To do >>
Retype each line of the data below exactly, beginning with the first and ending with the one that contains "Nadchodzące mecze (48, 2245)". Pictures do not belong in the copy.

Data listing >>
++++++++++

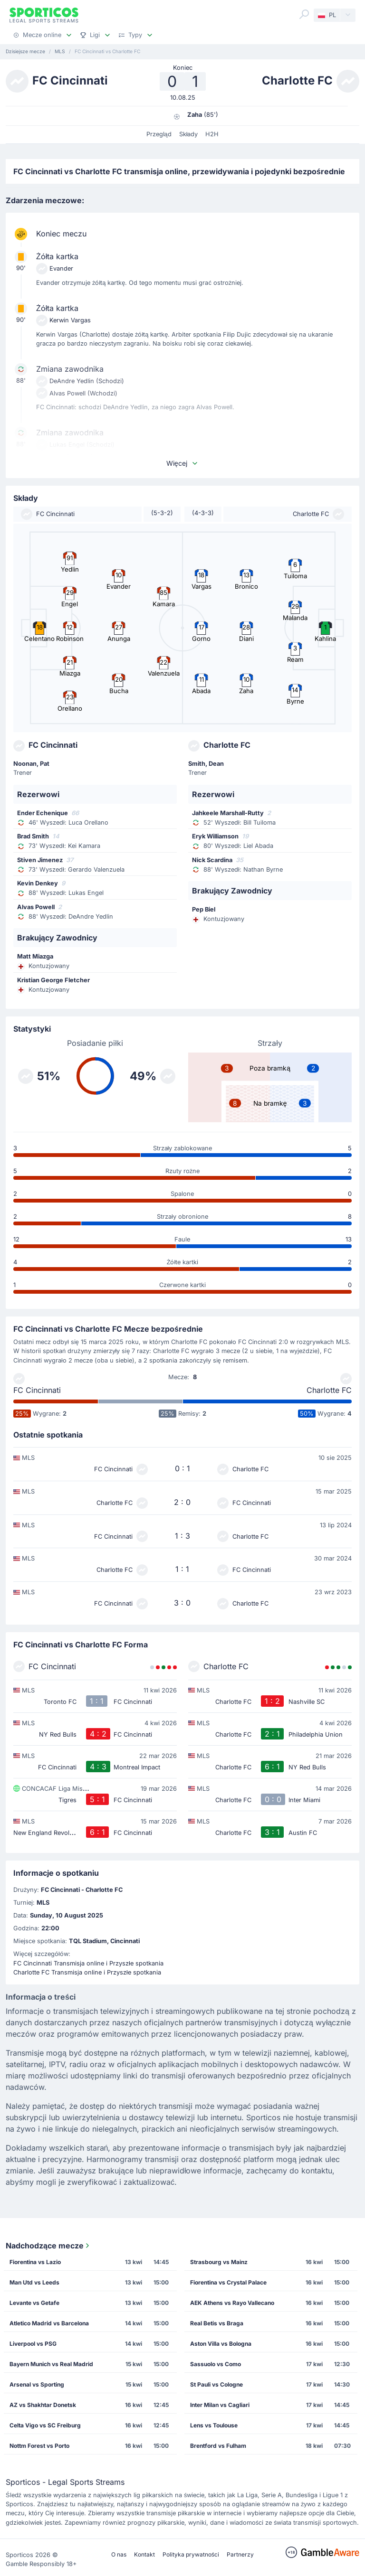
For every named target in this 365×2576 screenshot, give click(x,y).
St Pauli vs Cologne (216, 2384)
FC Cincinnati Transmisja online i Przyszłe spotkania (88, 1963)
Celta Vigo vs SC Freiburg (45, 2425)
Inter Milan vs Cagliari (220, 2404)
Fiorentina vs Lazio (35, 2262)
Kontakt (144, 2554)
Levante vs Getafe (34, 2302)
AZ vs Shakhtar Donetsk (43, 2404)
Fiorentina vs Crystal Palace (228, 2282)
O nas (118, 2554)
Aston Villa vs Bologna (220, 2343)
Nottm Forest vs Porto (39, 2445)
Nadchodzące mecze (48, 2245)
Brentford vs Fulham (218, 2445)
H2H (212, 134)
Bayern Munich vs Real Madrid (51, 2364)
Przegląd (159, 134)
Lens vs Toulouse (214, 2425)
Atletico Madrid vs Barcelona (49, 2323)
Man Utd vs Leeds (34, 2282)
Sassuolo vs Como (215, 2364)
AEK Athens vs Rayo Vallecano (232, 2302)
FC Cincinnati (37, 1390)
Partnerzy (240, 2554)
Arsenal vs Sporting (37, 2384)
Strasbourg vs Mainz (219, 2262)
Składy (188, 134)
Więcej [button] (182, 463)
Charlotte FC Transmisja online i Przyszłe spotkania (87, 1972)
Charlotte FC (329, 1390)
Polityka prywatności (191, 2554)
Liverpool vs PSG (33, 2343)
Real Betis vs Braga (216, 2323)
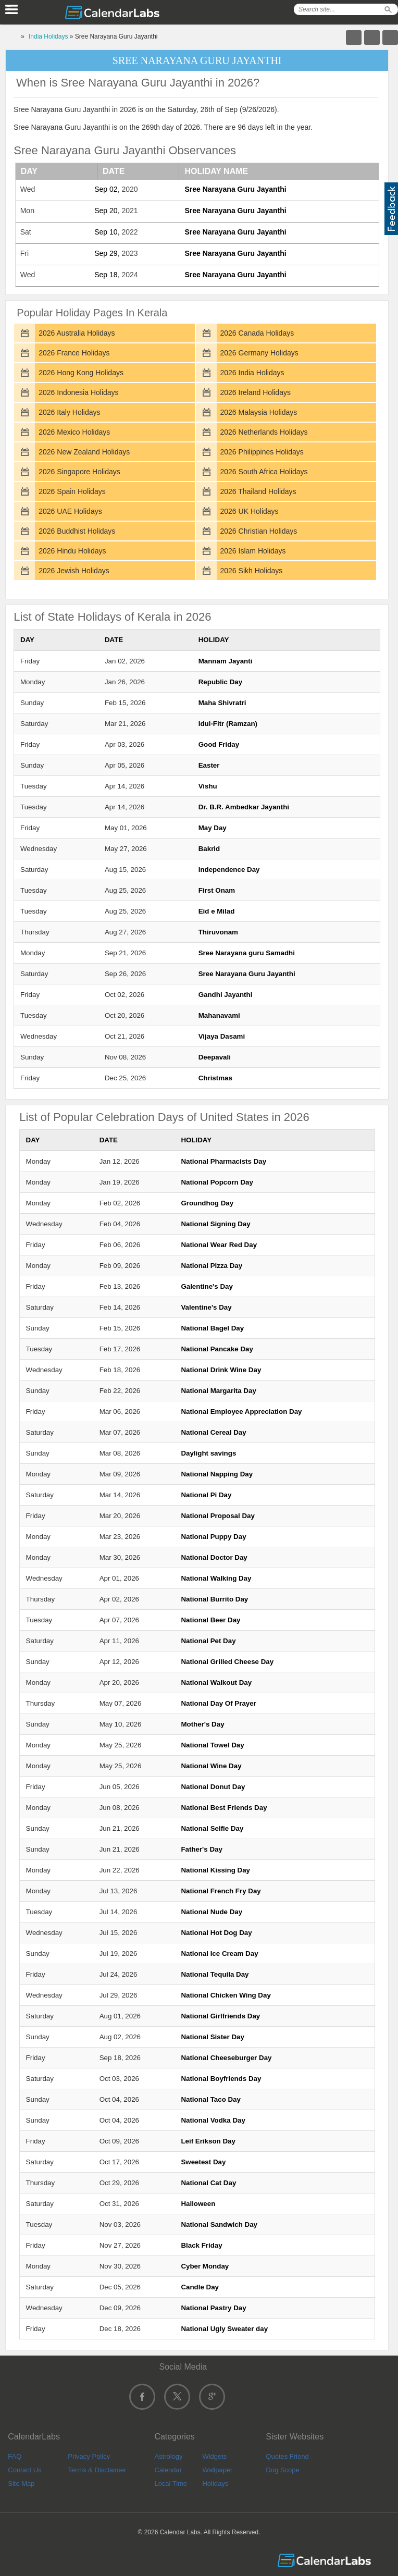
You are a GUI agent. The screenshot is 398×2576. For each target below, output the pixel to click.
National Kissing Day (215, 1870)
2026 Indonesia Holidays (78, 392)
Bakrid (209, 849)
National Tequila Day (214, 1974)
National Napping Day (217, 1474)
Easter (209, 765)
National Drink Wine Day (221, 1370)
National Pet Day (208, 1641)
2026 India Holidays (252, 372)
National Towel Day (212, 1745)
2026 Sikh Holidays (251, 570)
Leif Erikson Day (208, 2141)
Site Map (21, 2483)
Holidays (215, 2483)
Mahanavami (219, 1015)
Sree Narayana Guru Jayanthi (235, 189)
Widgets (214, 2456)
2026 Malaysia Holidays (258, 412)
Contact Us (24, 2470)
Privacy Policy (89, 2456)
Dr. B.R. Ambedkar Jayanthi (243, 807)
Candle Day (200, 2287)
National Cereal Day (213, 1432)
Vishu (207, 786)
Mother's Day (202, 1724)
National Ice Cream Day (219, 1953)
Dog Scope (282, 2470)
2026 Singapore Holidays (79, 471)
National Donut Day (213, 1787)
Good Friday (219, 744)
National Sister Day (212, 2037)
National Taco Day (211, 2099)
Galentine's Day (206, 1286)
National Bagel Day (212, 1328)
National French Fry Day (220, 1891)
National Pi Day (206, 1495)
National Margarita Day (218, 1391)
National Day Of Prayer (218, 1703)
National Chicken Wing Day (225, 1995)
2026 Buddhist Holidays (77, 531)
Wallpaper (217, 2470)
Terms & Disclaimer (97, 2470)
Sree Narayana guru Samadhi (246, 953)
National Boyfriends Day (221, 2078)
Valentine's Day (206, 1307)
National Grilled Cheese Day (227, 1662)
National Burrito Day (214, 1599)
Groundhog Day (207, 1203)
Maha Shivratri (222, 703)
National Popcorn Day (217, 1182)
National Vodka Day (213, 2120)
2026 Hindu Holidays (72, 551)
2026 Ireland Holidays (255, 392)
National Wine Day (211, 1766)
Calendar (168, 2470)
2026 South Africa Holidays (264, 471)
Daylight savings (208, 1453)
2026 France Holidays (74, 353)
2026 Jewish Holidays (74, 570)
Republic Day (220, 682)
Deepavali (214, 1057)
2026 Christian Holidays (258, 531)
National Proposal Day (217, 1516)
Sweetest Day (203, 2162)
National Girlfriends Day (220, 2016)
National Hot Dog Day (216, 1933)
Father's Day (201, 1849)
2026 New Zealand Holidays (84, 452)
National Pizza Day (211, 1265)
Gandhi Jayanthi (225, 995)
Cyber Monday (205, 2266)
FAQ (14, 2456)
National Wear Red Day (219, 1245)
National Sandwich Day (219, 2224)
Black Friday (201, 2245)
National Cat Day (208, 2183)
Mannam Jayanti (225, 661)
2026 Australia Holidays (77, 333)
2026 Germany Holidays (259, 353)
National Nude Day (211, 1912)
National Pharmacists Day (223, 1161)
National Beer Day (210, 1620)
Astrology (168, 2456)
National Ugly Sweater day (224, 2329)
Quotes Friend (287, 2456)
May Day (212, 828)
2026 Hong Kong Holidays (81, 372)
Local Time (170, 2483)
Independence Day (229, 869)
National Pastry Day (213, 2308)
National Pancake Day (217, 1349)
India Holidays (48, 36)
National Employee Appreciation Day (241, 1411)
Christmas (215, 1078)
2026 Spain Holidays (72, 491)
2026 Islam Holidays (253, 551)
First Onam (216, 890)
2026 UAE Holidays (70, 511)
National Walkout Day (216, 1682)
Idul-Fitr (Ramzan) (227, 724)
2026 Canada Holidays (257, 333)
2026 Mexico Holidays (74, 432)
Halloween (198, 2204)
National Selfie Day (212, 1828)
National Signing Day (215, 1224)
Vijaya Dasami (221, 1036)
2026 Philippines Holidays (262, 452)
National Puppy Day (213, 1536)
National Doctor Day (214, 1557)
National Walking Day (216, 1578)
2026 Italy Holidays (69, 412)
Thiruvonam (218, 932)
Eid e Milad (216, 911)
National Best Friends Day (224, 1807)
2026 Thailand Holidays (258, 491)
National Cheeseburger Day (226, 2058)
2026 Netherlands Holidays (264, 432)
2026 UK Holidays (249, 511)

++++++++++

Result of this task >>
For every named target in this 365×2576 screenshot, give click(x,y).
St Pauli vs Cologne (216, 2384)
FC Cincinnati Transmisja online i Przyszłe spotkania (88, 1963)
Celta Vigo vs SC Freiburg (45, 2425)
Inter Milan vs Cagliari (220, 2404)
Fiorentina vs Lazio (35, 2262)
Kontakt (144, 2554)
Levante vs Getafe (34, 2302)
AZ vs Shakhtar Donetsk (43, 2404)
Fiorentina vs Crystal Palace (228, 2282)
O nas (118, 2554)
Aston Villa vs Bologna (220, 2343)
Nottm Forest vs Porto (39, 2445)
Nadchodzące mecze (48, 2245)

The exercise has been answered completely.